Bu yaklaşıma göre, göçü belirleyen unsurlar daha çok ekonomik koşullar, iktidar politikaları, toplumsal değerler ve ulaşım imkânları gibi etkenlerdir. Göçmenler ve hatta mülteciler, toplumsal ve kültürel ağlar içinde hareket ederler. Bu ağlar tarihsel süreçler içinde oluşurlar ve göçmenler kendilerinden önce göç eden akraba veya yakınlarının izlerini sürerek göç güzergahlarını çizerler. Göç süreçlerinde kimin gidip kimin kalacağına karar veren birtakım toplumsal, kültürel ve geleneksel kontrol mekanizmaları vardır. Bu mekanizmalar, ailece mi, yoksa sadece tek bir kişinin mi (genç erkek veya kadın) göç edeceğine karar verilmesinde etkili olur.

Suriyeli mültecilerin hareketliliğini anlayabilmek için de bu teorinin bizlere yol gösterdiği düşünülebilir. Suriyeli mültecilerin savaşın başlamasıyla birlikte sınırın hemen ötesinde bulunan akrabalarının veya tanıdıklarının yanına sığınmaları ya da İstanbul’da mevcut olan akrabalık veya hemşerilik ağlarını takip ederek daha uzağa gitmeleri bu teorinin yardımıyla daha kolay anlaşılabilir. Öte yandan, Avrupa Birliği ülkeleri arasında Almanya’nın Suriyeli mülteciler tarafından büyük ölçüde tercih edilme nedenlerinden birisinin yine Almanya’daki mevcut sosyal ağların olduğu görülüyor.
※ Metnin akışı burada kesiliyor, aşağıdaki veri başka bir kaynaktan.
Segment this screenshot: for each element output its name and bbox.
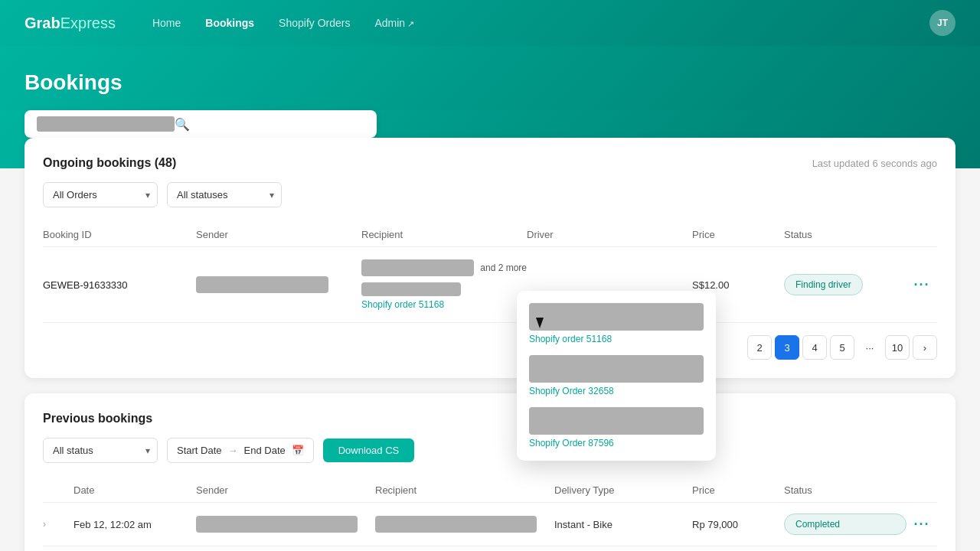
- popup-card: Shopify order 51168 Shopify Order 32658 …: [517, 291, 716, 461]
- previous-header: Previous bookings: [43, 412, 937, 425]
- sender-block: [196, 276, 328, 293]
- last-updated-text: Last updated 6 seconds ago: [812, 158, 937, 169]
- popup-item-2: Shopify Order 32658: [529, 355, 704, 396]
- status-cell: Finding driver: [784, 274, 906, 295]
- price-value: S$12.00: [692, 279, 784, 291]
- page-4-button[interactable]: 4: [802, 335, 827, 360]
- popup-block-2: [529, 355, 704, 383]
- brand-logo[interactable]: GrabExpress: [24, 15, 116, 32]
- prev-col-sender: Sender: [196, 484, 375, 496]
- prev-delivery-type-value: Instant - Bike: [554, 519, 692, 530]
- all-orders-wrapper: All Orders: [43, 182, 158, 207]
- col-price: Price: [692, 229, 784, 240]
- end-date-label: End Date: [244, 445, 286, 456]
- prev-col-recipient: Recipient: [375, 484, 554, 496]
- date-arrow-icon: →: [228, 445, 238, 456]
- prev-price-value: Rp 79,000: [692, 519, 784, 530]
- ongoing-title: Ongoing bookings (48): [43, 156, 176, 170]
- all-statuses-wrapper: All statuses: [167, 182, 282, 207]
- ongoing-table-header: Booking ID Sender Recipient Driver Price…: [43, 223, 937, 247]
- shopify-order-link-row[interactable]: Shopify order 51168: [361, 299, 527, 310]
- ongoing-bookings-card: Ongoing bookings (48) Last updated 6 sec…: [24, 138, 956, 378]
- col-status: Status: [784, 229, 906, 240]
- prev-status-select[interactable]: All status: [43, 438, 158, 463]
- ongoing-filters: All Orders All statuses: [43, 182, 937, 207]
- popup-block-3: [529, 407, 704, 435]
- prev-sender-cell: [196, 516, 375, 533]
- all-statuses-select[interactable]: All statuses: [167, 182, 282, 207]
- page-5-button[interactable]: 5: [830, 335, 854, 360]
- calendar-icon: 📅: [292, 445, 304, 456]
- recipient-cell: and 2 more Shopify order 51168: [361, 259, 527, 310]
- prev-col-actions: [906, 484, 937, 496]
- nav-bookings[interactable]: Bookings: [205, 17, 254, 29]
- navbar: GrabExpress Home Bookings Shopify Orders…: [0, 0, 980, 46]
- brand-grab: Grab: [24, 15, 60, 31]
- popup-shopify-link-2[interactable]: Shopify Order 32658: [529, 386, 704, 396]
- all-orders-select[interactable]: All Orders: [43, 182, 158, 207]
- date-range-picker[interactable]: Start Date → End Date 📅: [167, 438, 314, 463]
- previous-bookings-card: Previous bookings All status Start Date …: [24, 393, 956, 551]
- prev-col-price: Price: [692, 484, 784, 496]
- prev-col-date: Date: [74, 484, 196, 496]
- start-date-label: Start Date: [177, 445, 222, 456]
- sender-cell: [196, 276, 361, 293]
- popup-shopify-link-3[interactable]: Shopify Order 87596: [529, 438, 704, 448]
- prev-more-actions-button[interactable]: ···: [906, 517, 937, 533]
- recipient-block: [361, 259, 474, 276]
- page-next-button[interactable]: ›: [913, 335, 937, 360]
- booking-id-value: GEWEB-91633330: [43, 279, 196, 291]
- table-row: GEWEB-91633330 and 2 more Shopify order …: [43, 247, 937, 323]
- table-row: › Feb 12, 12:02 am Instant - Bike Rp 79,…: [43, 503, 937, 546]
- popup-block-1: [529, 303, 704, 331]
- brand-express: Express: [60, 15, 116, 31]
- page-2-button[interactable]: 2: [747, 335, 772, 360]
- search-container: 🔍: [24, 110, 377, 138]
- prev-col-expand: [43, 484, 74, 496]
- page-dots: ···: [858, 335, 882, 360]
- previous-filters: All status Start Date → End Date 📅 Downl…: [43, 438, 937, 463]
- ongoing-header: Ongoing bookings (48) Last updated 6 sec…: [43, 156, 937, 170]
- prev-date-value: Feb 12, 12:02 am: [74, 519, 196, 530]
- nav-shopify-orders[interactable]: Shopify Orders: [279, 17, 350, 29]
- col-sender: Sender: [196, 229, 361, 240]
- more-actions-button[interactable]: ···: [906, 277, 937, 293]
- prev-status-wrapper: All status: [43, 438, 158, 463]
- popup-item-3: Shopify Order 87596: [529, 407, 704, 448]
- nav-links: Home Bookings Shopify Orders Admin: [152, 17, 929, 29]
- col-driver: Driver: [527, 229, 692, 240]
- page-3-button[interactable]: 3: [775, 335, 799, 360]
- prev-col-delivery-type: Delivery Type: [554, 484, 692, 496]
- status-badge-finding: Finding driver: [784, 274, 863, 295]
- previous-title: Previous bookings: [43, 412, 152, 425]
- prev-recipient-block: [375, 516, 537, 533]
- main-content: Ongoing bookings (48) Last updated 6 sec…: [0, 138, 980, 551]
- col-actions: [906, 229, 937, 240]
- user-avatar[interactable]: JT: [929, 10, 956, 36]
- popup-item-1: Shopify order 51168: [529, 303, 704, 344]
- page-title: Bookings: [24, 70, 956, 95]
- col-recipient: Recipient: [361, 229, 527, 240]
- page-10-button[interactable]: 10: [885, 335, 910, 360]
- prev-sender-block: [196, 516, 358, 533]
- popup-shopify-link-1[interactable]: Shopify order 51168: [529, 334, 704, 344]
- recipient-sub-block: [361, 282, 461, 296]
- nav-home[interactable]: Home: [152, 17, 181, 29]
- and-more-text: and 2 more: [480, 262, 527, 273]
- col-booking-id: Booking ID: [43, 229, 196, 240]
- status-badge-completed: Completed: [784, 514, 906, 535]
- expand-icon[interactable]: ›: [43, 519, 74, 530]
- download-csv-button[interactable]: Download CS: [323, 439, 415, 462]
- search-icon[interactable]: 🔍: [175, 117, 190, 132]
- pagination: 2 3 4 5 ··· 10 ›: [43, 335, 937, 360]
- prev-col-status: Status: [784, 484, 906, 496]
- search-highlight: [37, 116, 175, 132]
- previous-table-header: Date Sender Recipient Delivery Type Pric…: [43, 478, 937, 503]
- prev-recipient-cell: [375, 516, 554, 533]
- nav-admin[interactable]: Admin: [374, 17, 414, 29]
Mevcut aile, akrabalık ve tanıdık bağları, göçmenlere ve mültecilere göç edilen ortama uyum sağlamaları açısından da çok önemli. Mültecilerin karşılaştıkları misafirperverliğin, tanıdık yüzlerin, değerlerin, dilin ve kültürün onlara dostane ortamlar sunmak açısından çok önemli olduğu biliniyor). Öte yandan, ailevi ağlar çok önemli olsa da, zaman zaman birtakım problemleri de beraberinde getirebilirler. Ailevi bağlar ve akrabalık ilişkileri, göçmenler ve mültecilerin göç edilen yeni mekân konusunda büyük beklentiler içine girmelerine neden olurken, bu beklentilerin gerçekleşmemesi durumunda ailevi ilişkilerin büyük hasar görmesine de neden olabilirler. Tüm bunların yanı sıra, bu tür sosyo-kültürel ağlar aynı zamanda, insan ticareti ve kaçakçılığı için de zaman zaman istismar edilebilir.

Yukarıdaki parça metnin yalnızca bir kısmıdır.